- Born: May 5, 1864 Kusumita keonjhar, Odisha
- Died: 1914 (aged 49–50) Ali, Cuttack

= Dharanidhar Naik =

Indian tribal leader (1864–1914)

Dharanidhar Naik (May 5, 1864 – 1914) was a tribal leader of Keonjhar who fought battle against Dhanurjay Bhanja during British rule in Odisha.

==Early life==
He was high school educated. He received surveyor's training at Cuttack Survey School. He worked for King of Keonjhar as a state surveyor.

==Rebellion==
===Keonjhar princely state===

Keonjhar was one of the Indian princely states. It was inhabited mostly by tribal people. The main tribes were Kols, Bhuyan and the Juangs. The Bhuyans and Kols were scattered over a large area and were found in the tributary mahals of Keonjhar, Mayurbhanj, Gangpur Bona, Bamra, Ranpur, Boudh, Kalahandi, Pallahara, Nilgiri and Dhenkanal.

The Juangs were the wildest and the most primitive tribe. As per the census of 1901, their population was about 11,159. They were mainly found in Keonjhar, Dhenkanal.

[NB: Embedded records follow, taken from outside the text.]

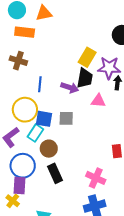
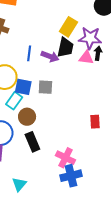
blue line: (40, 84) -> (29, 53), moved
pink triangle: (98, 101) -> (86, 58), moved
pink cross: (96, 178) -> (65, 158), moved

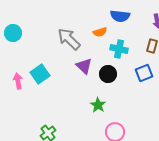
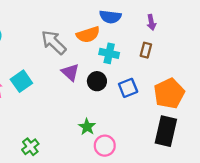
orange semicircle: (100, 32) -> (88, 35), size x1.5
blue square: (144, 73) -> (128, 88), moved
green star: (98, 105) -> (87, 127), moved

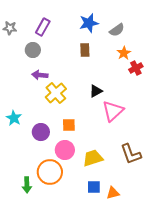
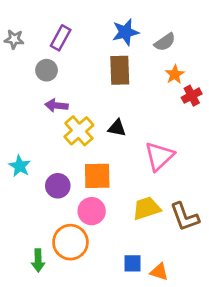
brown rectangle: (85, 50) -> (120, 70), size x1.5
black triangle: (96, 91) -> (117, 128), moved, turned 40
orange square: (69, 125) -> (97, 176), size x1.5
yellow trapezoid: (93, 158) -> (147, 208), moved
orange triangle: (113, 193) -> (159, 272), turned 32

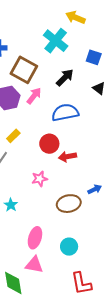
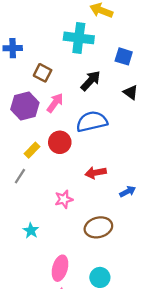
cyan cross: (56, 41) -> (79, 38), turned -30
brown square: (24, 70) -> (43, 73), size x0.6
red circle: (49, 144) -> (60, 142), moved
blue arrow: (95, 189) -> (128, 192), moved

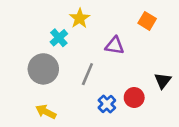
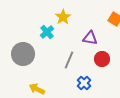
gray circle: (43, 69) -> (23, 54), moved
red circle: (134, 98) -> (102, 59), moved

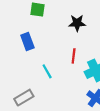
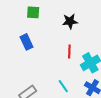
cyan line: (47, 71) -> (63, 86), moved

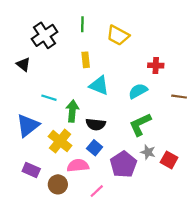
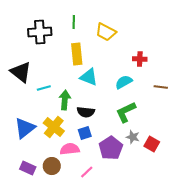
black cross: (45, 35) -> (40, 32), turned 30
yellow rectangle: (86, 60) -> (77, 54), size x1.5
black triangle: (23, 64) -> (21, 72), moved, size x1.6
cyan line: (49, 98) -> (44, 88), turned -32
blue triangle: (28, 125) -> (25, 128), moved
blue square: (95, 148) -> (85, 133), turned 32
purple rectangle: (31, 170) -> (28, 168), moved

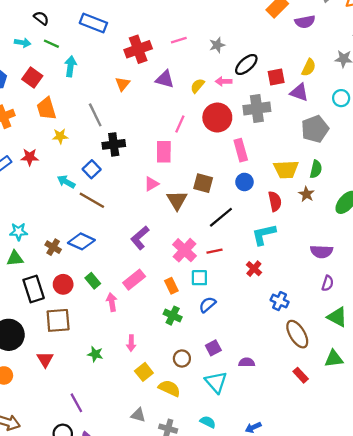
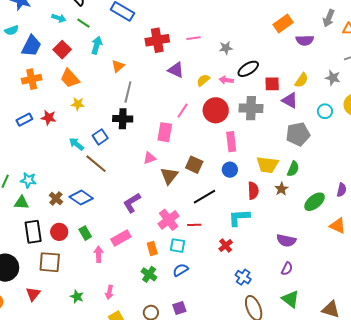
orange triangle: (123, 84) -> (118, 66), moved
orange trapezoid: (46, 109) -> (70, 78), turned -35
gray line: (95, 115) -> (128, 92), moved, turned 30

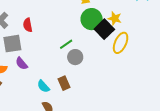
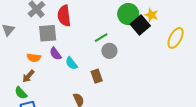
red semicircle: (28, 25) -> (64, 16), size x1.5
yellow ellipse: (121, 43) -> (176, 38), moved
cyan semicircle: (43, 86) -> (71, 63), moved

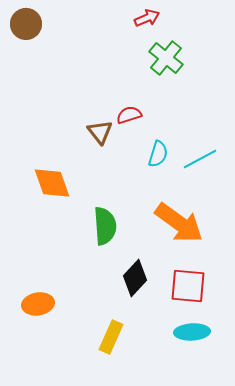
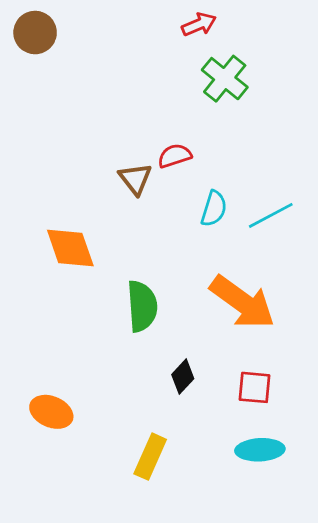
black diamond: (135, 278) -> (183, 377), size x0.7
red square: (188, 286) -> (255, 387), size x0.7
orange ellipse: (38, 304) -> (51, 412), turned 32

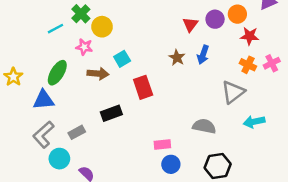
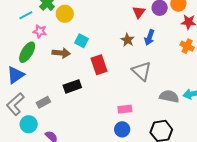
pink star: (84, 47) -> (40, 31), moved
cyan square: (122, 59) -> (81, 41), turned -32
gray triangle: (233, 92) -> (142, 71), moved, turned -40
blue triangle: (44, 100) -> (16, 75), turned -30
gray semicircle: (204, 126) -> (169, 96), moved
pink rectangle: (162, 145) -> (125, 109), moved

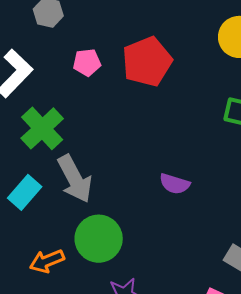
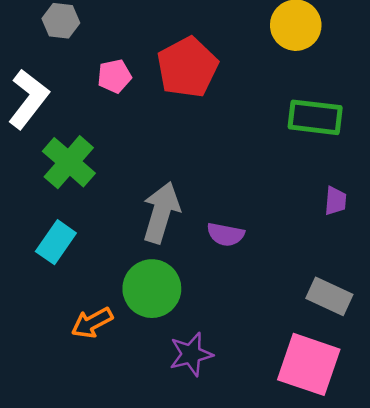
gray arrow: (75, 179) -> (161, 212), moved, turned -129
purple semicircle: (175, 184) -> (226, 234), moved

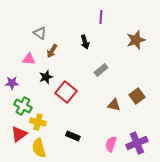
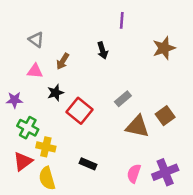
gray triangle: (40, 33) -> (36, 40), moved
gray rectangle: (101, 70) -> (123, 99), moved
brown triangle: (114, 105) -> (137, 126), size x1.5

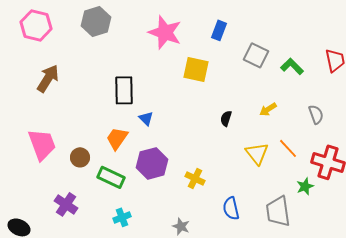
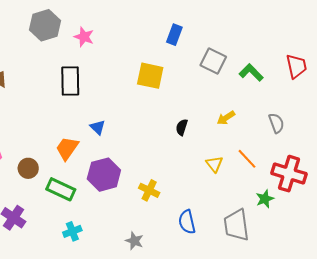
pink star: (165, 32) -> (84, 37), moved, size x0.6
black rectangle: (124, 90) -> (70, 81), moved
yellow triangle: (257, 153) -> (214, 164), size x0.7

In comparison with the Bhuyans, they were a small tribe, although they possessed similar social and religious habits and customs.

===Rebellion===
The king of Keonjhar state Dhanurjaya Bhanja's policies were very oppressive for his subjects. Policies such as forced labour (Bethi), Law on grain sales that forced farmers to sell grains to the state at low rates were particularly oppressive. This led to an uprising in Keonjhar in 1891 in which the Kol, Bhuyan and the Juang the actively participated. Dharanidhar was leader of this uprising. This rising continued for about three years from 1891 to 1893. After some initial successes where the rebels looted grain store of the state, looted the armory and captured the dewan of the state Fakirmohan Senapati. The king fled to Cuttack. The British sent forces and ultimately crushed the rebellion. He was imprisoned in cuttack jail till 1897. After his release he built a hermitage at Ali, and spent rest of his life there.